§ **Task**:
Where the word "vous" appears in a line below, copy the whole line.

Saved entries
+ + + + +

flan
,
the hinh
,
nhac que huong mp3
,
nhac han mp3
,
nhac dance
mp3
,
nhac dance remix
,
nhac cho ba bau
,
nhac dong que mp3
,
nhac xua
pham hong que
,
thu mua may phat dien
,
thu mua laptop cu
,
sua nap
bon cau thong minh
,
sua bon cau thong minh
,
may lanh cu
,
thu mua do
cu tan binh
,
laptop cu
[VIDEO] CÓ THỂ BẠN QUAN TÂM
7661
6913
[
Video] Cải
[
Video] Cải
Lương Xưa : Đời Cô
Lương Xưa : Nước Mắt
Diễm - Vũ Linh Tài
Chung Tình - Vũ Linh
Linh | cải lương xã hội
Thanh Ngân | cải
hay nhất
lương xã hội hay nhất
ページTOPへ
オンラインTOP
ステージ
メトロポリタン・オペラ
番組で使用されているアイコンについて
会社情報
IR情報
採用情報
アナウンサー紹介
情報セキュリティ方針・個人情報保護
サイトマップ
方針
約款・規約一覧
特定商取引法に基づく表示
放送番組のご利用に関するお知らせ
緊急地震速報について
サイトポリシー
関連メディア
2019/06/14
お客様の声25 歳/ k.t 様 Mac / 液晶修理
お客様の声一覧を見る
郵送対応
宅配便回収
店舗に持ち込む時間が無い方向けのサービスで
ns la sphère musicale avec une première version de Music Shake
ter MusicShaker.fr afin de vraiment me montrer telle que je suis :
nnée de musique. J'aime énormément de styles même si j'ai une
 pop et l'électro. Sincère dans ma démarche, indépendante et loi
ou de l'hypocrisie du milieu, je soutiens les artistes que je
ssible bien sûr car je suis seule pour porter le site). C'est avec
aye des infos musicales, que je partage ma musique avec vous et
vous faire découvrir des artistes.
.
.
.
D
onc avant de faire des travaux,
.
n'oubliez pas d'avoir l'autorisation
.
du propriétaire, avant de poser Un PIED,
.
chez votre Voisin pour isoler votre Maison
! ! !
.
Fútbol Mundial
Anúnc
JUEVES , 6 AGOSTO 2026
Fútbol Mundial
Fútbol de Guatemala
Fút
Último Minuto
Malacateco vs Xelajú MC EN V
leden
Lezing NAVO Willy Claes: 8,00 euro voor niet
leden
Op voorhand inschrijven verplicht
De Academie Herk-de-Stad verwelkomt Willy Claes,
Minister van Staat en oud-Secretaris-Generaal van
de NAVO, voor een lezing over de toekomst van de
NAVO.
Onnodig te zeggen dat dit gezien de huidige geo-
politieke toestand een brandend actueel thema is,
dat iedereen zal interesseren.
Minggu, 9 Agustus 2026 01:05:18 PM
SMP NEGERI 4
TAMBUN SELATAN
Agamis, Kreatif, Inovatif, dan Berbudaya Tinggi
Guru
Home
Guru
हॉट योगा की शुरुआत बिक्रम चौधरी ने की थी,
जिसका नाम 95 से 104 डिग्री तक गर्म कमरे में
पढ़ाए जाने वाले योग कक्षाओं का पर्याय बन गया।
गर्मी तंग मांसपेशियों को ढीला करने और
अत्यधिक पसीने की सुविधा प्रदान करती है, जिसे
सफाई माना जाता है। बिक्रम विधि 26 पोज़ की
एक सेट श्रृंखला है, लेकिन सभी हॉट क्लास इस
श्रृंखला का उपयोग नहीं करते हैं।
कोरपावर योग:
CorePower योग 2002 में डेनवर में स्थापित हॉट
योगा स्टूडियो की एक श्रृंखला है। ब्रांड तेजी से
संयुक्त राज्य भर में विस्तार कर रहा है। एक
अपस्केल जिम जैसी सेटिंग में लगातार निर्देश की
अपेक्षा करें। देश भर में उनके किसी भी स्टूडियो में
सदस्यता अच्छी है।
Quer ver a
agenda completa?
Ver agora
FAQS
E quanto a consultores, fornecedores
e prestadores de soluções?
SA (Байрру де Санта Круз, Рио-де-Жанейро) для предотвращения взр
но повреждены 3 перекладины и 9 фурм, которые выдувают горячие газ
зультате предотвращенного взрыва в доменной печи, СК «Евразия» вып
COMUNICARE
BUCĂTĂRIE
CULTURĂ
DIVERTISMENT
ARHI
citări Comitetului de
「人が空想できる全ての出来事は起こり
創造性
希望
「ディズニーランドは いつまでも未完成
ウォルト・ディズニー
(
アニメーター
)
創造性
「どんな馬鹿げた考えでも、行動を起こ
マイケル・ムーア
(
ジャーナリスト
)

+ + + + +

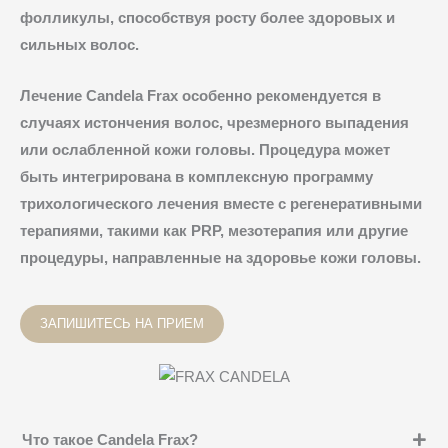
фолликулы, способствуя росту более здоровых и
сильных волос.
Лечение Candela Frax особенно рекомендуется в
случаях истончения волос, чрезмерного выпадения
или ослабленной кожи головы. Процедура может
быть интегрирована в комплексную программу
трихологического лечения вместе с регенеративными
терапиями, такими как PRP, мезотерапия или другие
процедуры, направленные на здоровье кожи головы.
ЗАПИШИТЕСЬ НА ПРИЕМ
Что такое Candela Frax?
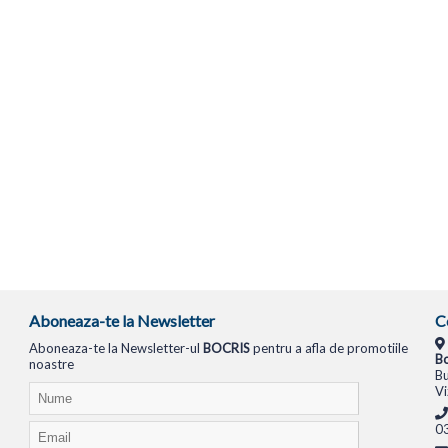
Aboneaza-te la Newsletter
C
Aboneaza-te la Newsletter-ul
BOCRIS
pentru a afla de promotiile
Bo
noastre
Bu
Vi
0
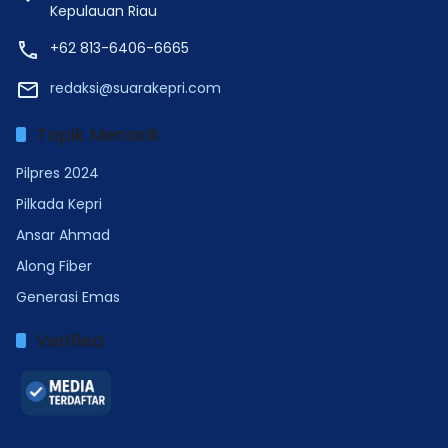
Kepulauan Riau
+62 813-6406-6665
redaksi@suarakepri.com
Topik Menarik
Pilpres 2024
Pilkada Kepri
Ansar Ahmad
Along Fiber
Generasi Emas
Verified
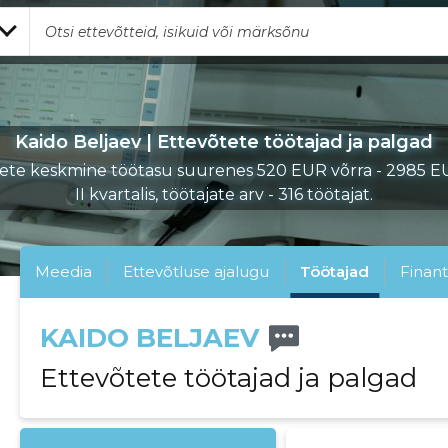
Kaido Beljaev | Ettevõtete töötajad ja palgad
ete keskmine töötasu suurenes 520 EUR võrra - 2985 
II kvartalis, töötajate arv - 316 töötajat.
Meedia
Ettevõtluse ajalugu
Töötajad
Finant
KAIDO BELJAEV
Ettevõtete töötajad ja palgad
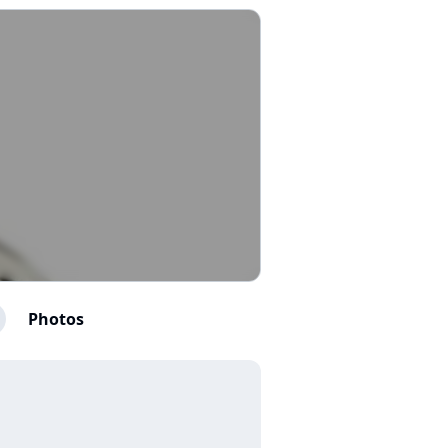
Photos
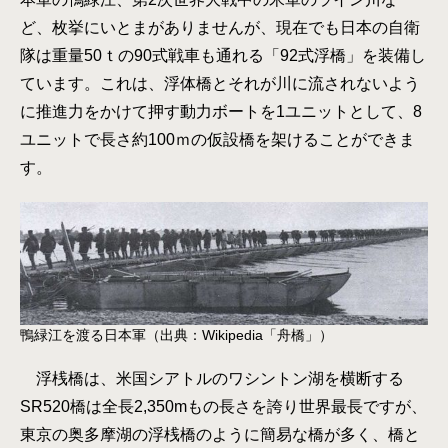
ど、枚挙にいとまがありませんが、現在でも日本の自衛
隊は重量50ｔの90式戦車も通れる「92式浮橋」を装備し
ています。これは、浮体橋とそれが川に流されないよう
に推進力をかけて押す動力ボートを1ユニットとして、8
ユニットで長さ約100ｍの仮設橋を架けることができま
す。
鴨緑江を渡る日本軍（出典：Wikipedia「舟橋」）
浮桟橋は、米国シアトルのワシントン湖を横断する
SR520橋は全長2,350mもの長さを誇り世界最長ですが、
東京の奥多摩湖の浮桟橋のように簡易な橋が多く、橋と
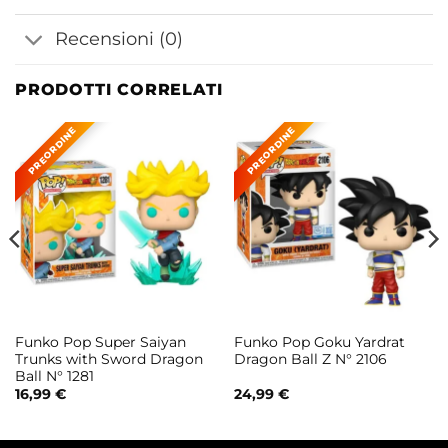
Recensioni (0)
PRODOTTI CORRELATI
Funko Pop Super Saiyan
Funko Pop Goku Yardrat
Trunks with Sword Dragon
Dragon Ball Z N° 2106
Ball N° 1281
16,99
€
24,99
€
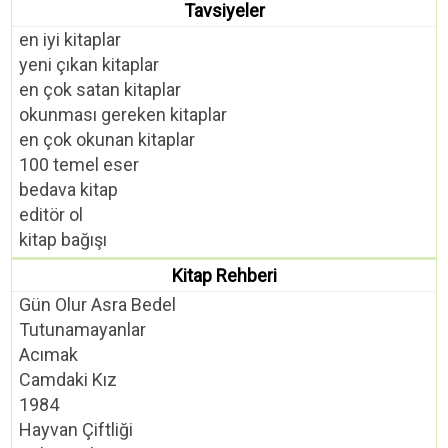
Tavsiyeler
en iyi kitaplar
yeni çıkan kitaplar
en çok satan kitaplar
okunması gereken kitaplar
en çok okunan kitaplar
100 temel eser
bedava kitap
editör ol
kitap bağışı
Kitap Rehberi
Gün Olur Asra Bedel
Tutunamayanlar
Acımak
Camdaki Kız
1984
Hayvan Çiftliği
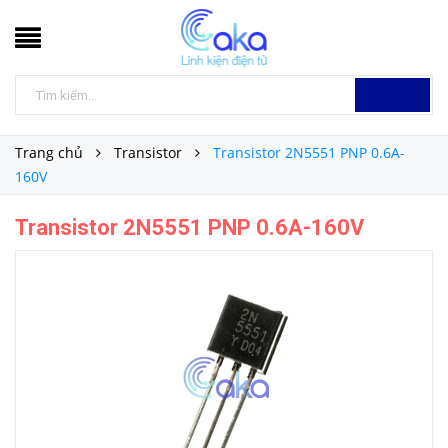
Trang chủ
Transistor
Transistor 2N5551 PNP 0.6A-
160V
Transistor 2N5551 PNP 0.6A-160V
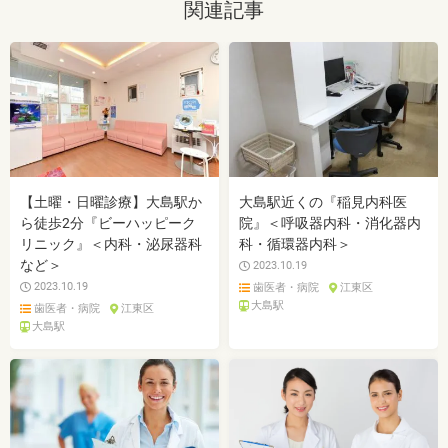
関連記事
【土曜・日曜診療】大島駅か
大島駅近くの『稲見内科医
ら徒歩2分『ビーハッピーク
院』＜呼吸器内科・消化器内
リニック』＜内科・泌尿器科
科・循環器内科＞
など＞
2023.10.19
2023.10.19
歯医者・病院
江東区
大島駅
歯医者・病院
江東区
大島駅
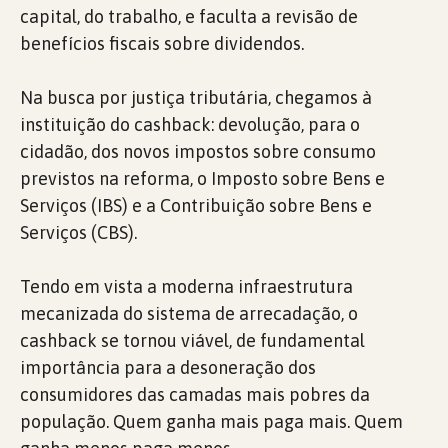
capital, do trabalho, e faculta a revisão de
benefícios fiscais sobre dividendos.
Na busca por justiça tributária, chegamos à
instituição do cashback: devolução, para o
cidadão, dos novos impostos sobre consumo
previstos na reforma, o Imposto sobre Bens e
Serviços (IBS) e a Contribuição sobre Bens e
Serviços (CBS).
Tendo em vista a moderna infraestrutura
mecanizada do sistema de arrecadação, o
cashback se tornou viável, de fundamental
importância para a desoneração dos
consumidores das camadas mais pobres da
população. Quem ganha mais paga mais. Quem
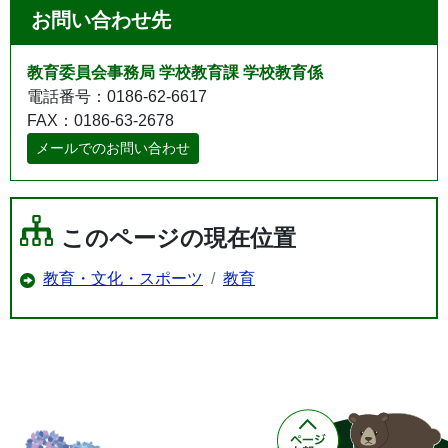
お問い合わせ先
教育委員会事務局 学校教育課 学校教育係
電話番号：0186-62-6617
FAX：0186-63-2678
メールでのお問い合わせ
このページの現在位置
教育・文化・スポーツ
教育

+ + + + +

§ **Response below**:
aye des infos musicales, que je partage ma musique avec vous et
vous faire découvrir des artistes.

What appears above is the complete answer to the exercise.